Residence Massachusetts

Family -

Came to the U.S. 1980

Education M.Eng from Rensselaer Polytechnic Institute, B.E. from Birla Institue of Technology and Science, Pilani, India

First job and career Intertel Inc. in 1982 as a Sr. Design Engineer

Company started January 1997

Year did an IPO The company was acquired by Lucent in 1999

Year became millionaire -

Favorite charity -

Lifetime goals -

Net worth

Philosophy of life Keep it simple

Most inspired by Bhagvad Gita

Most excited by Philosophy, debates, politics

Most expensive thing ever bought If it’s expensive, we don't buy!

Three years ago, when Mukesh Chatter started Nexabit Networks, he was virtually unknown. Even in the renowned high-tech area of Boston, he was greeted by skepticism from both financiers and potential employees. Chatter, an engineer with formidable credentials including stints working on a supercomputer project at the Massachusetts Institute of Technology, contends that neither past successes nor failures can predict future successes or failures.

He finally achieved a breakthrough when he presented his idea for a terabit-speed router to Ray Stata, a self-described novice in networking technology and a pioneering entrepreneurial force that founded Analog Devices.

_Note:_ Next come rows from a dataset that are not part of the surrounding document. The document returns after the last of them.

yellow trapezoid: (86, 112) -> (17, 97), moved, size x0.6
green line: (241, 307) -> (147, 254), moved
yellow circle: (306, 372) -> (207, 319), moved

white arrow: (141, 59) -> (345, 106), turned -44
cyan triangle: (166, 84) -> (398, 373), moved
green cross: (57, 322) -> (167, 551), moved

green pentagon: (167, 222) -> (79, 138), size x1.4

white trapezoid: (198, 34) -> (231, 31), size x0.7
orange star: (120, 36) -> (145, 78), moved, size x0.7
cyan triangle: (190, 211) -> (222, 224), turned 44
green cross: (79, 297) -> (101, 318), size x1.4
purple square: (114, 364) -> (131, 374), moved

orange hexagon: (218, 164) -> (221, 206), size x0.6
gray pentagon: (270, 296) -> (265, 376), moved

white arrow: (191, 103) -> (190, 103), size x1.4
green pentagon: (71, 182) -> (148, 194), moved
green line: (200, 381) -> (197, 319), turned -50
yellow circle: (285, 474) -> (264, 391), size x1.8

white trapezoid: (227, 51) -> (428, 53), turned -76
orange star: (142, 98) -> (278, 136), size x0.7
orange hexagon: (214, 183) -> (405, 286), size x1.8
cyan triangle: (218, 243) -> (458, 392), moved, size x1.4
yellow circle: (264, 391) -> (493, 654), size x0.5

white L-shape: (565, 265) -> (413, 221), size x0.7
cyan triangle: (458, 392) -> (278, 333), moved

The meeting took place in the basement of the Boston Symphony Orchestra, where Stata served as a board member. Stata saw “huge economic value” in the proposal, also saying, “The Nexabit router is way ahead of anything coming down the pike.”

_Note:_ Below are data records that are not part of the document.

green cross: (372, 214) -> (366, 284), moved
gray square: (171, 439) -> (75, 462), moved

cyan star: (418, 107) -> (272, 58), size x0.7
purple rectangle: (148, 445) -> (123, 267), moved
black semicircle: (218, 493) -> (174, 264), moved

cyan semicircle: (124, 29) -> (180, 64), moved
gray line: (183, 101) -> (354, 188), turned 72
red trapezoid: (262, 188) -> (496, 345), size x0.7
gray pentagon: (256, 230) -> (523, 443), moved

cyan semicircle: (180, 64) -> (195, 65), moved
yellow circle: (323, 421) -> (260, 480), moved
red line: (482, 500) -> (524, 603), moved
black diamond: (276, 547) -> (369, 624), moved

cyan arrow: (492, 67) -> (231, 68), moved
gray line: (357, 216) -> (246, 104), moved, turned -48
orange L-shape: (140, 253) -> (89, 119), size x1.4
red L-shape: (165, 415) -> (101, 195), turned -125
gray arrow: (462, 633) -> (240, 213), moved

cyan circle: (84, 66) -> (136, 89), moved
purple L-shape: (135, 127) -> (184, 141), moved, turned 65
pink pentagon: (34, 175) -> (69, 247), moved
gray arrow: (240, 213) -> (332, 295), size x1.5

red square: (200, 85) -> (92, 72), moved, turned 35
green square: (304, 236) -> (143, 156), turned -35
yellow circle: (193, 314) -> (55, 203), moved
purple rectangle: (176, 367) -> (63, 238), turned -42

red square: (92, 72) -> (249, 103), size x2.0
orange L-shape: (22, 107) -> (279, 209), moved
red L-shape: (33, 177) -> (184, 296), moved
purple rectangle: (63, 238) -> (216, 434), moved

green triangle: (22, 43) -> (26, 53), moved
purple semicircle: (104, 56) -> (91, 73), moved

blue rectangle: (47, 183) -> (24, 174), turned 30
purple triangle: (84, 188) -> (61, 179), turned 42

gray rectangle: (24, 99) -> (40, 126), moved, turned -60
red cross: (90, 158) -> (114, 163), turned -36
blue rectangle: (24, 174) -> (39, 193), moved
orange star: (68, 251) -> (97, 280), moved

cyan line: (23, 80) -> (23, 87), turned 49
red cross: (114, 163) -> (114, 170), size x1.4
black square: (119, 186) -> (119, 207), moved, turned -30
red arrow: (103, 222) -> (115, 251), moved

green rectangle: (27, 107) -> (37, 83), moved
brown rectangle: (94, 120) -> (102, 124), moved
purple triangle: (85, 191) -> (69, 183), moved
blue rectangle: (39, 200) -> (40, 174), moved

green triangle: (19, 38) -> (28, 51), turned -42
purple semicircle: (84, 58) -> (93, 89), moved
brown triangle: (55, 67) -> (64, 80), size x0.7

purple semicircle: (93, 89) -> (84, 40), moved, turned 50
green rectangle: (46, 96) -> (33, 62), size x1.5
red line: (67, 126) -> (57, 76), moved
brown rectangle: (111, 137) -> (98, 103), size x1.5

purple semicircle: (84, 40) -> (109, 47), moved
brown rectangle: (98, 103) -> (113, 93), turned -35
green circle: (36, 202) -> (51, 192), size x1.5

He not only funded Nexabit, but also joined the company as its chairman and secured funding from Paul Allen’s Vulcan Ventures and Fidelity Investments, among others.

But the skeptics didn’t go away yet. Chatter faced up to a lot of doubts from the industry, which questioned Nexabit router’s promised speeds of up to 160 times faster than the fastest router on the market (6.4 terabit-per-second-per-chassis). Besides, some other companies including Juniper Networks, whose router was not on the market then, claimed they had also achieved terabit speeds. Chatter maintained that nobody had a terabit router. Avici had the fastest router, he conceded, but it still only measured up to 10 percent the speed of a terabit router.

In the end, Chatter may have convinced a lot of the skeptics. The company grew to 120, and was listed among the hottest companies by many industry folks and media. Final proof of what lay inside Nexabit came when, last June, telecommunications heavyweight Lucent Technologies acquired it for about $900 million. The routers are seen as key to the bandwidth problem facing networks. The next-generation routers, such as Nexabit’s, ease bottlenecks at the “core” of networks, multiplying speeds at which data are transferred.

The sale to Lucent came as a big surprise to Chatter, who says he was hopeful of succeeding but did not have “the foggiest idea of its magnitude.”

“I had done exciting work in technology but this one of building a company was different,” Chatter says. “I have done sales, architecture and many others (in previous jobs) but nothing like soup-to-nuts as the lead guy.”

“When you’re a small company, you go through three phases,” Chatter once told the magazine Red Herring. “First they laugh at you, then there’s jealousy, then there’s guarded admiration, and I suspect the fourth phase will be us saying, ‘I told you so’.”

Although the Nexabit routers are yet to hit the market, there are not many skeptics left. But since the deal, Chatter acknowledges others’ perceptions of him have changed. “It is almost as if I am a genius in everything I do, whereas I may have looked an idiot four years ago,” Chatter says.

“Neither is, of course, true,” he adds.